To that end I say to all, you don't have to wear the uniform to be a solid citizen. You need to engage and be passionate in whatever it is that you believe in. Stand up and try and make a difference. Democracy may not flourish no matter how hard you try, but it will absolutely falter if you stand idlly by and do nothing. Vote, be active in your community, get involved. But remember that your voice can be powerful. Choose your words wisely when you comment on the tragedy of those who attempted to do something for someone else at great cost to themselves and their loved ones. We should never judge those that put their money where their mouth is.

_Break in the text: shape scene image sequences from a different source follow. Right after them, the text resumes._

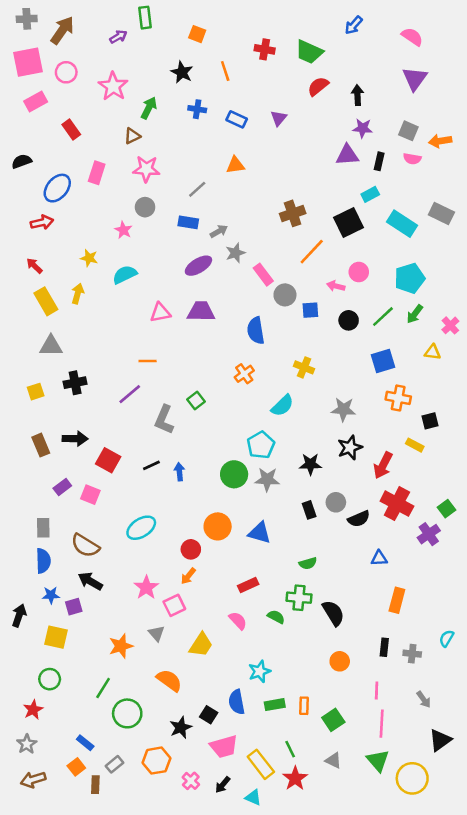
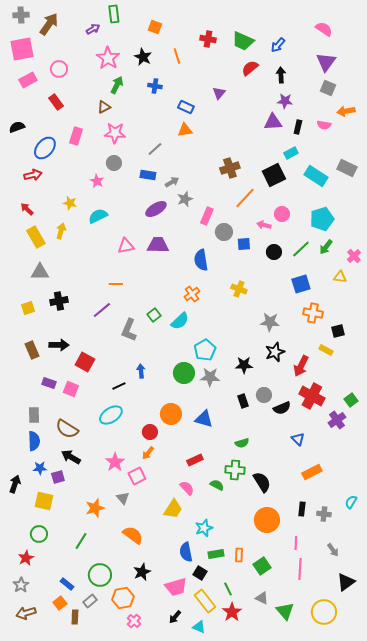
blue arrow: (354, 25) -> (278, 45), moved
pink circle: (66, 72) -> (59, 69), moved
pink star: (113, 86) -> (108, 58), moved
blue rectangle: (237, 119) -> (186, 107), moved
gray square: (408, 131) -> (328, 88), moved
pink rectangle: (263, 275) -> (207, 216), turned 60
cyan semicircle: (282, 406) -> (180, 321), moved
black line: (151, 465) -> (119, 386), moved
purple rectangle: (62, 487) -> (49, 383), turned 56
blue triangle: (379, 558) -> (298, 439), turned 48
orange rectangle: (397, 600) -> (312, 472), turned 48
yellow trapezoid: (201, 645) -> (173, 509), moved
orange circle: (340, 661) -> (267, 520), size x1.6
green circle: (127, 713) -> (100, 575), moved
black square: (209, 715) -> (200, 573), moved
green triangle: (378, 761) -> (285, 611), moved
pink cross: (191, 781) -> (134, 621), moved

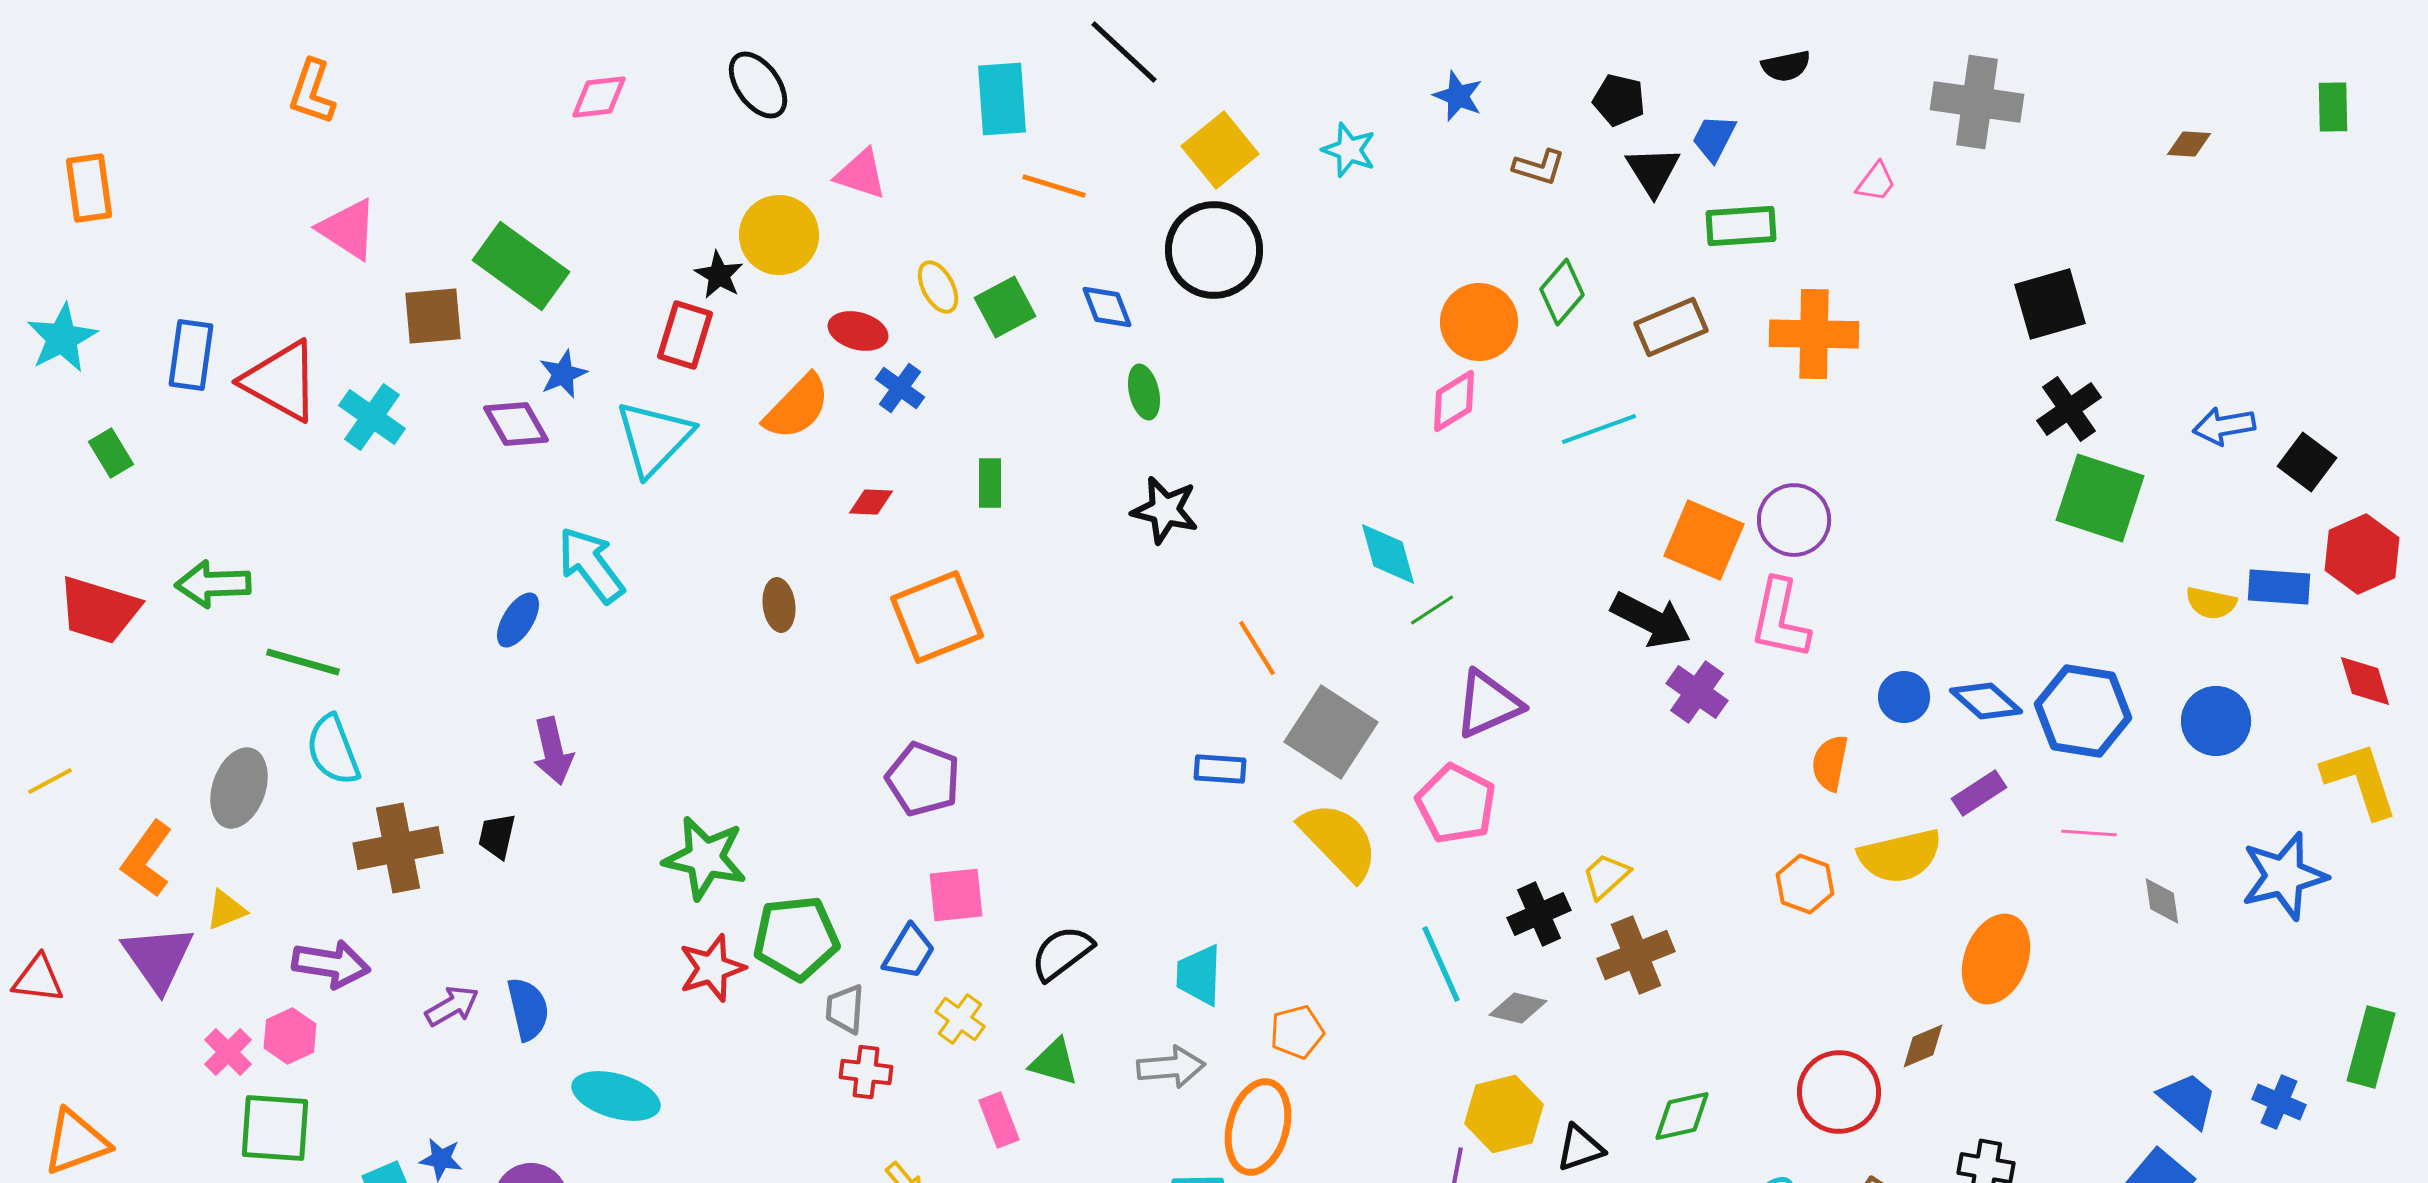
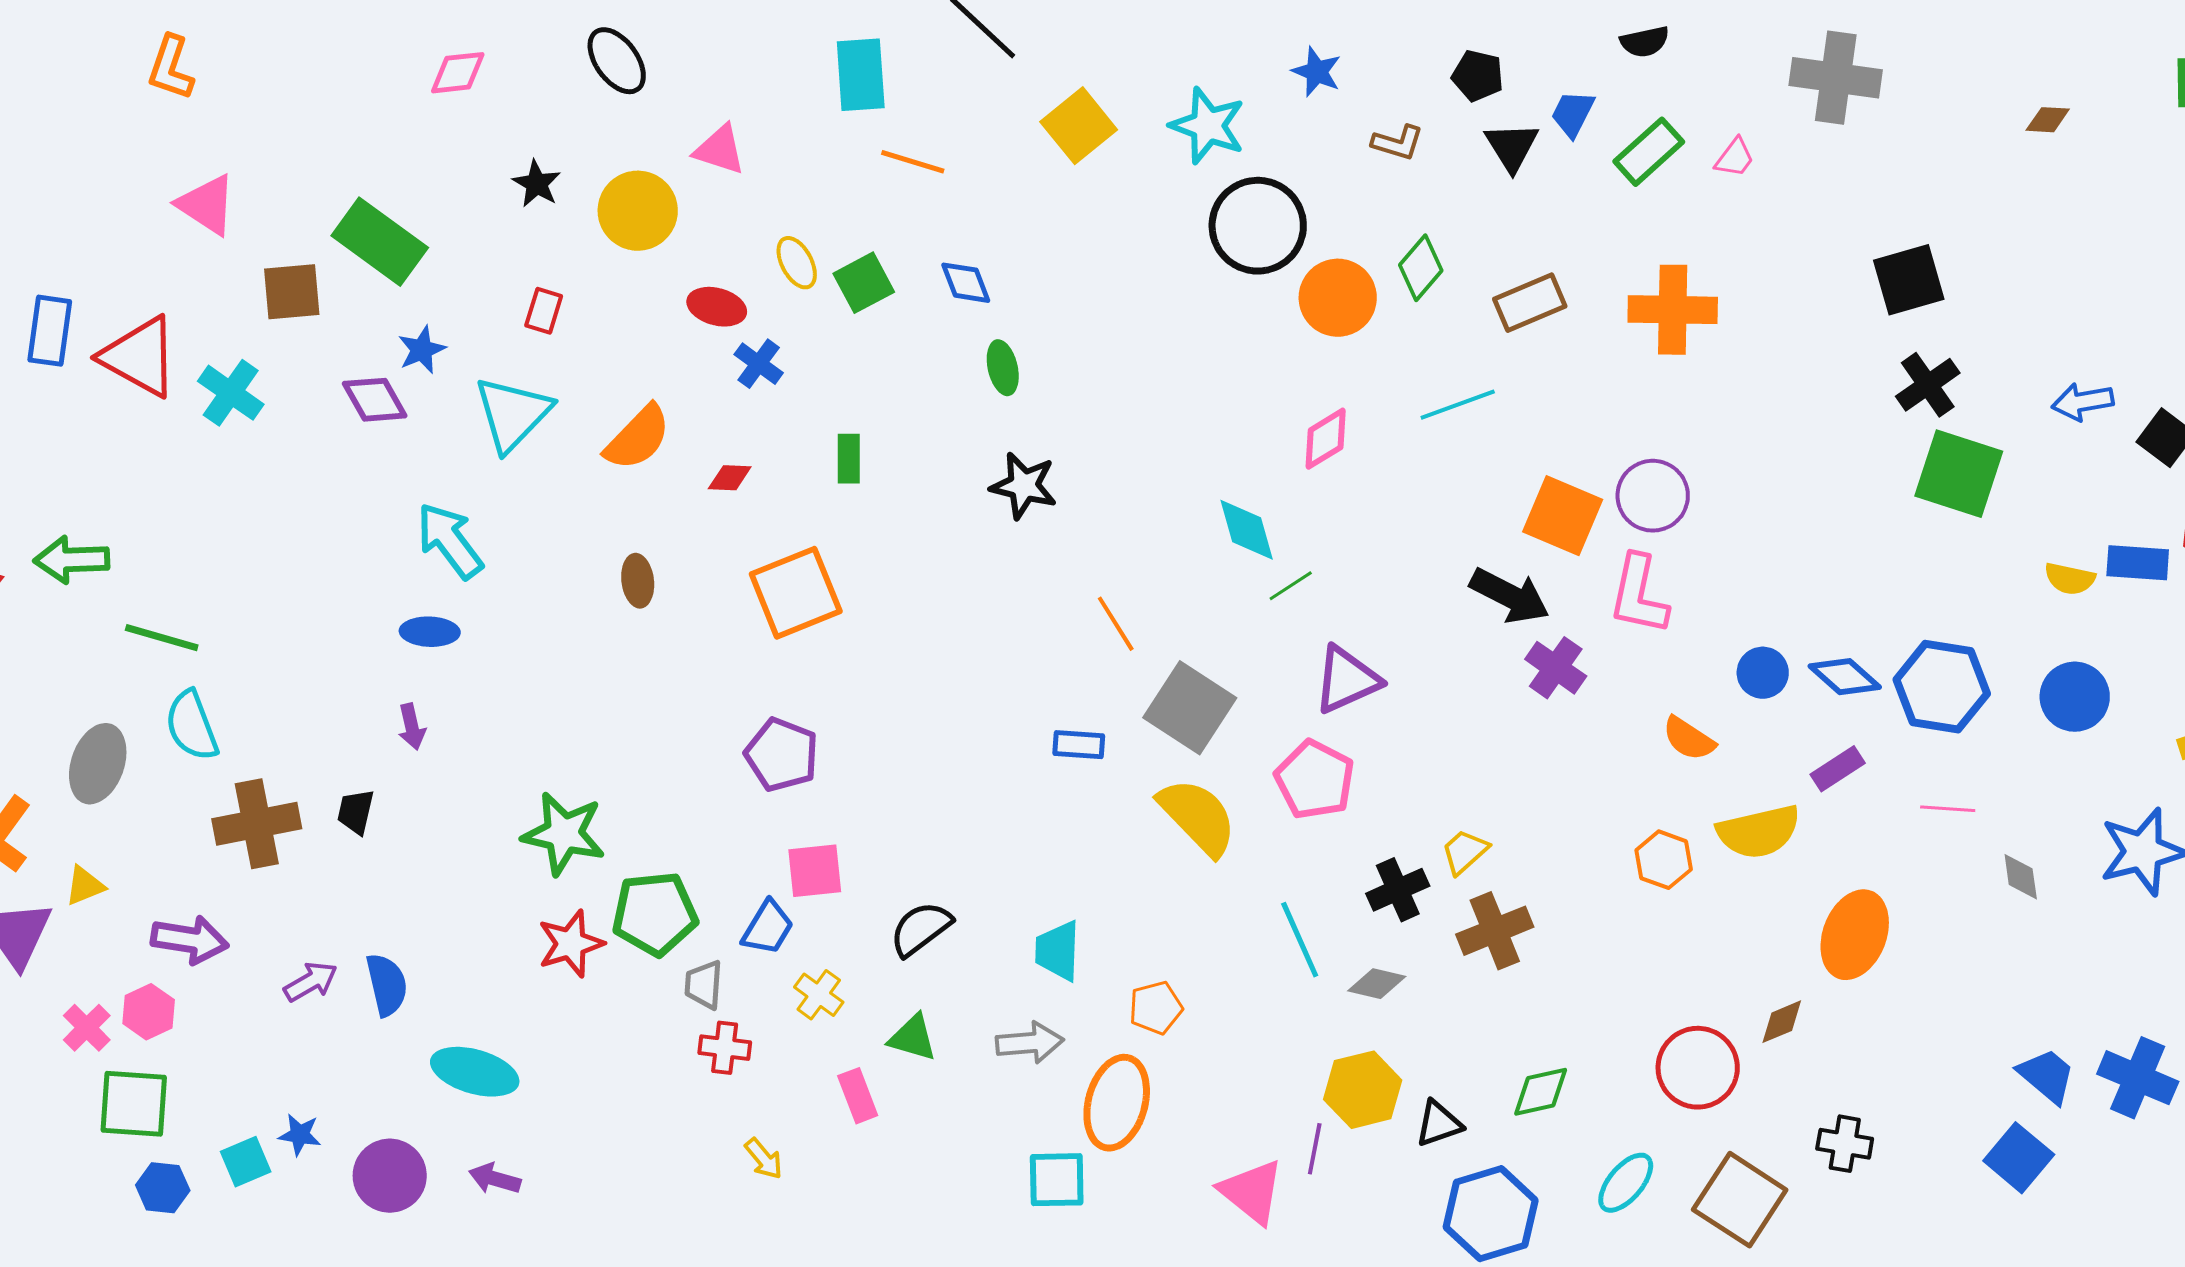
cyan star: (1349, 150) -> (1208, 126), size x1.4
green rectangle: (1741, 226) -> (1649, 152), moved, turned -38
black circle: (1214, 250) -> (1258, 226), moved
black star: (719, 275) -> (537, 184), moved
red rectangle: (685, 335) -> (544, 311), size x0.7
pink diamond: (1454, 401) -> (1326, 439), moved
orange semicircle: (797, 407) -> (638, 438), moved
blue ellipse: (518, 620) -> (430, 632), moved, turned 60
purple arrow: (553, 751) -> (412, 727), size x0.7
orange semicircle: (1830, 763) -> (1689, 739), turned -68
blue cross: (2279, 1102) -> (2138, 1078), size x1.5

I didn't have an awesome career to give up when I joined the military. I chose to serve as my career. I have no regrets and I don't know if I would have been the kind of man Pat Tillman was if I had a great job and suddenly saw America attacked and plunged into conflict. I'd like to think that I would, but no one knows their courage or inner strength until they are tested.

I love what I do and if tomorrow I paid the ultimate price I would want someone to comfort my wife with kind words. After all I am a citizen just like you. I have hopes and dreams and want to fullfill them just like everyone else. I would think that my wife would deserve some sympathy and respect even if you disagreed with my occupation. Pat made me realize that all the things I complain about are ridiculous and that I am so damn lucky to have what I have. But I'd give all that up to know that my wife, my family, my friends would be safe from harm.

When I find myself complaining about the slowness of the ops tempo, or the pay problems, or even missing my family, I think about what Pat Would say. I admire him. I want so very badly to have his courage and to be the man he was to all those who know me.

So tonight before I go to bed, as I think about all the complaints and problems I had throughout the day, I think, as I do every night, "What would Pat Tillman Do?"

I know the answer, but will my heart have the courage to follow it?